From the brand’s perspective, the synergy was emblematic of music and gaming’s spirited bond. Riot Games’ Brand Manager Anushka Bhatnagar explained how Indian gamers are inherently musically inclined, resonating to tracks like “Raja,” for which they got an outpour of positive responses.

For her, VALORANT rests at the intersection of music, culture, gaming, and community, which a global music festival like Rolling Loud India naturally amplifies. “There’s a strong overlap between our audiences at VALORANT and Rolling Loud India,” she said. “We want to be where the players are.” She described how attendees organically bounced between 1v1s , experiential activations, and musical discovery, whether it was listening to the VALORANT playlist amidst the festival madness or simply vibing to the moment. When asked which track she would dedicate to the Indian VALORANT e-sports team, she didn’t hesitate: “Raja.”
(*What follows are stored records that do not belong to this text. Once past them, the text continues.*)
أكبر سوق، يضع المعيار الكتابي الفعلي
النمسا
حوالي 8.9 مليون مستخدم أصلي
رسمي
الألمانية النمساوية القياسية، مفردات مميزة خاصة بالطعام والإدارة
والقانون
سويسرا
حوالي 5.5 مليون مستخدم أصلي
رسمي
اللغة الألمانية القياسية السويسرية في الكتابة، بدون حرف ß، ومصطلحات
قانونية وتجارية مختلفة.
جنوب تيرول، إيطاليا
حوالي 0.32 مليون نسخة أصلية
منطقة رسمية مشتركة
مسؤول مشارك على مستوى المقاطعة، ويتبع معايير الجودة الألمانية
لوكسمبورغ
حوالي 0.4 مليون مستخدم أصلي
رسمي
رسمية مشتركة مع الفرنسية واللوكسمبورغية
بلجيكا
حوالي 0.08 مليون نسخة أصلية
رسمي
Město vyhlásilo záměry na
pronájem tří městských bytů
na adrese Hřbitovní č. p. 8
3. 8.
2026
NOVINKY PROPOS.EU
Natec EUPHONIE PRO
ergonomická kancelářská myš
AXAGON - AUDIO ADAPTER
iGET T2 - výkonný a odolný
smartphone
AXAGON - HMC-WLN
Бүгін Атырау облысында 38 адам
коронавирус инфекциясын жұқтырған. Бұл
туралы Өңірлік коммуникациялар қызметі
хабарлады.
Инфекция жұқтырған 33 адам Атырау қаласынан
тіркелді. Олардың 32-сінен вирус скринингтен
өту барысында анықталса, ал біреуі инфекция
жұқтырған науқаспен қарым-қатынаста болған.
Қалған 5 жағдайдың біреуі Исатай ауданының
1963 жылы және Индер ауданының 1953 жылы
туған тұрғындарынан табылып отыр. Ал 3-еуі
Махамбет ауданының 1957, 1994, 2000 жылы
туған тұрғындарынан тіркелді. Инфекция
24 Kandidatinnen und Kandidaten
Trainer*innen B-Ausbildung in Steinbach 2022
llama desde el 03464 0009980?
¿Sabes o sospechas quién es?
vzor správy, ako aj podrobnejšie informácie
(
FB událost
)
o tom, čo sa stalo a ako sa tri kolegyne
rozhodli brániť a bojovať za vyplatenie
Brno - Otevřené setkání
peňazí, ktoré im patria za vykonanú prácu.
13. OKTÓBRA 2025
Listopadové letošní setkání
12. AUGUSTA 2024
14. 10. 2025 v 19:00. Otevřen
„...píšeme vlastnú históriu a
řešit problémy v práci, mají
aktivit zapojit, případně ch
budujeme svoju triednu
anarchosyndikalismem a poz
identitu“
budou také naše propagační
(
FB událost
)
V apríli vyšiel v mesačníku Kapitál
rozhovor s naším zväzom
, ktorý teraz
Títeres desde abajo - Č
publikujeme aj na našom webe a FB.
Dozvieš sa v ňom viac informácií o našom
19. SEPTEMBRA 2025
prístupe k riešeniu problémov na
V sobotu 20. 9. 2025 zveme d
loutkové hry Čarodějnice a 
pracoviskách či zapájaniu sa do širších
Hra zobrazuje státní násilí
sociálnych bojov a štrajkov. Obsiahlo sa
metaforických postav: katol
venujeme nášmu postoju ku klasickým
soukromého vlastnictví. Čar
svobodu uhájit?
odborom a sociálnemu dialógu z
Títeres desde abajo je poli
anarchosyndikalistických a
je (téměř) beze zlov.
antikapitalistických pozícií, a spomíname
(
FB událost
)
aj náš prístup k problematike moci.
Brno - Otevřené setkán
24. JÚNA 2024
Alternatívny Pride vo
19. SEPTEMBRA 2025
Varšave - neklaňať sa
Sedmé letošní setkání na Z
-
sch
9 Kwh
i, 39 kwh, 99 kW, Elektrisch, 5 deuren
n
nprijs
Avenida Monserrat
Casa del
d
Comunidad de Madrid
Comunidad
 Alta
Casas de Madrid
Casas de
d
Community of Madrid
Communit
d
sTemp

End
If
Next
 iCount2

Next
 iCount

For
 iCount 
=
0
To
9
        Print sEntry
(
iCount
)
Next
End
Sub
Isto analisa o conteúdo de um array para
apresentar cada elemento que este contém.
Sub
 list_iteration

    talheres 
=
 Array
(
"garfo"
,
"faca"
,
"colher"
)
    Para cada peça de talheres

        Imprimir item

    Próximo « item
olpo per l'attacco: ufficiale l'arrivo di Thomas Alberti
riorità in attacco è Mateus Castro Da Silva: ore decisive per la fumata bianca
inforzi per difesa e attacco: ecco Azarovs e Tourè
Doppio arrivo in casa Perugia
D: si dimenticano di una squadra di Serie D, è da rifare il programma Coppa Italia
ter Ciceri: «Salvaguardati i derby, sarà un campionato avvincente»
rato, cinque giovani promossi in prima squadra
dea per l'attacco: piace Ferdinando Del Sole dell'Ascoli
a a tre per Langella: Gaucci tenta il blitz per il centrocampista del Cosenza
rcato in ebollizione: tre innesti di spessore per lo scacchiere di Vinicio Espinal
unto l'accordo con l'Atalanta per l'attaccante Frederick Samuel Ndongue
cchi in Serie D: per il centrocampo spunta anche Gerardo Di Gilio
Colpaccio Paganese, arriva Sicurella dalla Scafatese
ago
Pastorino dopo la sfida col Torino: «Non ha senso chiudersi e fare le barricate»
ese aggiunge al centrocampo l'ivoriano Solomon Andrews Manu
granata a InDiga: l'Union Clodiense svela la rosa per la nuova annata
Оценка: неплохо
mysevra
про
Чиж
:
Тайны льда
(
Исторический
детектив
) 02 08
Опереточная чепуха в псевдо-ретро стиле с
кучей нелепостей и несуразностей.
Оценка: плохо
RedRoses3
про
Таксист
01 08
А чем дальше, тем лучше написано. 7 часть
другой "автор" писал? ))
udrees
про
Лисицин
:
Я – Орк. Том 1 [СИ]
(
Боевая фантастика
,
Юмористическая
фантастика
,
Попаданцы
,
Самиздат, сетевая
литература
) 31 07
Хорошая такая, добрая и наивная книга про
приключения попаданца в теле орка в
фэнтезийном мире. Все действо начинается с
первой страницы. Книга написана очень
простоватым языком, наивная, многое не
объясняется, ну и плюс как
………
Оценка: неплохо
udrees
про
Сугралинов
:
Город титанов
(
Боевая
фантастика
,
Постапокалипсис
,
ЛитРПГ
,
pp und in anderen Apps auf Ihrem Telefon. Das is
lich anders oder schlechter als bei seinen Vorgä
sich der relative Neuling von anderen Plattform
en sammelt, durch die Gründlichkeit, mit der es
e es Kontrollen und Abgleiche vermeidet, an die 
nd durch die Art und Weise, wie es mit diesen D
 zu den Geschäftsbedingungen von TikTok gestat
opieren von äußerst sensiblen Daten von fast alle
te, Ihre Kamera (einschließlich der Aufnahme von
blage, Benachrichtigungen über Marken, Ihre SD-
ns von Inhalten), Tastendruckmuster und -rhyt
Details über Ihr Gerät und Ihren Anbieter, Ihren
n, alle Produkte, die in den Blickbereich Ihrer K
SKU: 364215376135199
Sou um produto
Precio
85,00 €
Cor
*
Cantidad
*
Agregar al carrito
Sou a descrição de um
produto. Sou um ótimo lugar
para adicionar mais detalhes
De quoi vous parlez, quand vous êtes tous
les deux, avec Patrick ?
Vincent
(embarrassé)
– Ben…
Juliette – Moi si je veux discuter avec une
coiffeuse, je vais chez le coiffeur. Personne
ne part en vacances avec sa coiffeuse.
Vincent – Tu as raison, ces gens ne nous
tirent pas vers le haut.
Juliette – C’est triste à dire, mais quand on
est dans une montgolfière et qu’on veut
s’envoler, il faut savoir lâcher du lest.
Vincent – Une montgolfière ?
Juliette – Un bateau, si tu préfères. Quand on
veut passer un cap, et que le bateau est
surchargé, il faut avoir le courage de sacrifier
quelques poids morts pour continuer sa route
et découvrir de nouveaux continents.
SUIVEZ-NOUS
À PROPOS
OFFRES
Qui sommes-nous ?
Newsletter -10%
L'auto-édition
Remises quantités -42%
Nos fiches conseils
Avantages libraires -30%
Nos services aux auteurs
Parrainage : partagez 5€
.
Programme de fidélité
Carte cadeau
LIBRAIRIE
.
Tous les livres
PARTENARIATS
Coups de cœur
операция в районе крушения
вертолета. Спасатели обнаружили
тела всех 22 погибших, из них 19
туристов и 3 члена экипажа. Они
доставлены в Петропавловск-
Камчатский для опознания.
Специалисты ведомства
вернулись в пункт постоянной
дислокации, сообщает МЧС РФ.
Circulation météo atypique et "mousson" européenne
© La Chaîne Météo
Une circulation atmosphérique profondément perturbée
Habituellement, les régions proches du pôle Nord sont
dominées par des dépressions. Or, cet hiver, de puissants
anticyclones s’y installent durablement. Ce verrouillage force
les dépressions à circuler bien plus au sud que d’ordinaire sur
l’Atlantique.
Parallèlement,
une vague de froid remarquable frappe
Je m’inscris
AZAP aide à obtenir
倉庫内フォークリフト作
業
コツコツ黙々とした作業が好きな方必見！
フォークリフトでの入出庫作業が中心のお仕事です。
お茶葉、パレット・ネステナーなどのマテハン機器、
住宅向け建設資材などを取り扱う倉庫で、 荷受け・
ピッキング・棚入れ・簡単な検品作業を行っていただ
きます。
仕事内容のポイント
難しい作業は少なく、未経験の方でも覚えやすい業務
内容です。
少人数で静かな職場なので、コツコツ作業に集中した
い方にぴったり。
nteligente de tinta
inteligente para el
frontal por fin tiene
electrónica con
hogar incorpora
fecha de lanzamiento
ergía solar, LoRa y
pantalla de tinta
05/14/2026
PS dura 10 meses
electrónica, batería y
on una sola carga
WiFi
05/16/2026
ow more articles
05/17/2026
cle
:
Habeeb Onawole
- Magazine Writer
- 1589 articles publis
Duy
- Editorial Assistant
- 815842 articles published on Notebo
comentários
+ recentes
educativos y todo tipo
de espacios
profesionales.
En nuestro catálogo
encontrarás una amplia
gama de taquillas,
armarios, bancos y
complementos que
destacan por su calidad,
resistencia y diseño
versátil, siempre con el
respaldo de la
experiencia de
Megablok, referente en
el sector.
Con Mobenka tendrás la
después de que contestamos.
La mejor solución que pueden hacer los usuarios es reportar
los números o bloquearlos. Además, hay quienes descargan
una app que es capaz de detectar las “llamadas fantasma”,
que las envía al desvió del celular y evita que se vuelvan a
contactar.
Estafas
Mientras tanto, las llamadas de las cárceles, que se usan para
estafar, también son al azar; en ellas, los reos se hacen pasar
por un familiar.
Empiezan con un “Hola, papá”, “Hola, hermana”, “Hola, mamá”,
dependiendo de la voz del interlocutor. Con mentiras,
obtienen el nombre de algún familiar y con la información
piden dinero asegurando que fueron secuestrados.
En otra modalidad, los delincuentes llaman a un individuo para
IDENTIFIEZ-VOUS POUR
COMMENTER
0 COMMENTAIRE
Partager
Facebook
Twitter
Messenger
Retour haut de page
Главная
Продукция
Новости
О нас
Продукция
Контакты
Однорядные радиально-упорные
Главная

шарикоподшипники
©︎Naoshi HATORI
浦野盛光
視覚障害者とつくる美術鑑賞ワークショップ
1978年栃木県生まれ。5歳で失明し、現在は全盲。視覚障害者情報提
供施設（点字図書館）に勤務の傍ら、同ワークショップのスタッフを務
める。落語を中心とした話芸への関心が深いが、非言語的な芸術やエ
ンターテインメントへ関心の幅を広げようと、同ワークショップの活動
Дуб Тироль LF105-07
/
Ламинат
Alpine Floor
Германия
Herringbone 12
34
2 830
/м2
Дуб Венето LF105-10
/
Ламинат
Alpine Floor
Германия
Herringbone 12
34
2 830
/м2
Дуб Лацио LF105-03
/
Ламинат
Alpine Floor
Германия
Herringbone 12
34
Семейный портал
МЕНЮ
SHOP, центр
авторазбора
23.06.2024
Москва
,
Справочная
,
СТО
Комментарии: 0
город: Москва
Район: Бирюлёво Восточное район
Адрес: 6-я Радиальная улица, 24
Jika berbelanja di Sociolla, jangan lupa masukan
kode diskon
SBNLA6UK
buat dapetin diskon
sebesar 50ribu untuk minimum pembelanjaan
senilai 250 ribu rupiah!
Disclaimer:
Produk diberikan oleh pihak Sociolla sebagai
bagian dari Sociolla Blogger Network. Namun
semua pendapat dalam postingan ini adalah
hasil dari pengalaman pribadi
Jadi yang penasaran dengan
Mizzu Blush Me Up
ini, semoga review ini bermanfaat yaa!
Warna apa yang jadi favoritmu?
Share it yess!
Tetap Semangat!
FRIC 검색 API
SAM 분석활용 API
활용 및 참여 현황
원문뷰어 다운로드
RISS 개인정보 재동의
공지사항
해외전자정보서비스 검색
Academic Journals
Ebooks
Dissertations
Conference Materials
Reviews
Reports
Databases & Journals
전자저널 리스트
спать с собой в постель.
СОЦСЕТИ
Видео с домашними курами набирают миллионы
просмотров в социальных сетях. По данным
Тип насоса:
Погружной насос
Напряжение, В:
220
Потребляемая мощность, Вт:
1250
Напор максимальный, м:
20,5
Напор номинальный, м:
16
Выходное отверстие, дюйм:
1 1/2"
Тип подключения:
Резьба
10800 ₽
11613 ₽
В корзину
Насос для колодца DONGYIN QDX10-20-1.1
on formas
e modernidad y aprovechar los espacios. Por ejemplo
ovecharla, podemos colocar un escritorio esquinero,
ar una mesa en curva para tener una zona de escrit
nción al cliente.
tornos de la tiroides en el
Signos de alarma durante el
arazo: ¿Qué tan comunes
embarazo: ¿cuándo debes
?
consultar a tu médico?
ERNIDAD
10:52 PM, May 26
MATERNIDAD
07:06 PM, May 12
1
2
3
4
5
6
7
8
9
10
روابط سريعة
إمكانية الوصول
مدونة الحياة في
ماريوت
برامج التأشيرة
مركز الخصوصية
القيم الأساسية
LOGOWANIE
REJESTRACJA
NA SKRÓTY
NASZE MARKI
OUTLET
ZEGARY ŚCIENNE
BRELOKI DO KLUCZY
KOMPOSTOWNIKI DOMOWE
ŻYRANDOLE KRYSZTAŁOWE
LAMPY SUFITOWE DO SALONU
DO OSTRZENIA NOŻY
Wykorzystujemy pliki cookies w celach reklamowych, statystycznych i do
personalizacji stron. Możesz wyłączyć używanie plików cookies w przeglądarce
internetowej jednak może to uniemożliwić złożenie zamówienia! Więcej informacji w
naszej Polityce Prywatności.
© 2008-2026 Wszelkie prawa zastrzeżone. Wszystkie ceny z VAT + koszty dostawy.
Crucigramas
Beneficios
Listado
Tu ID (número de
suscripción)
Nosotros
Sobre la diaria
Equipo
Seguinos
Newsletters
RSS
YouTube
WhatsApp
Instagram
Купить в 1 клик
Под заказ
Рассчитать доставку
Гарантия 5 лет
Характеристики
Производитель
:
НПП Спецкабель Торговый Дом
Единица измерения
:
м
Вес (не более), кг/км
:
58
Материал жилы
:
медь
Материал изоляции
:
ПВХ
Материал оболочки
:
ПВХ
All in all, VALORANT and Rolling Loud India’s supersonic link-up underscored Indian audiences’ insatiable appetite for global music. From gaming soundtracks to hip-hop headliners, such sonic collisions of parallel worlds are indicators of what fans and festival-goers are rooting for. Gaming now goes beyond screens and chat rooms, becoming a communal hub. It unites players and concert attendees across cultures, borders and identities, while becoming a playground for discovering their next favorite track.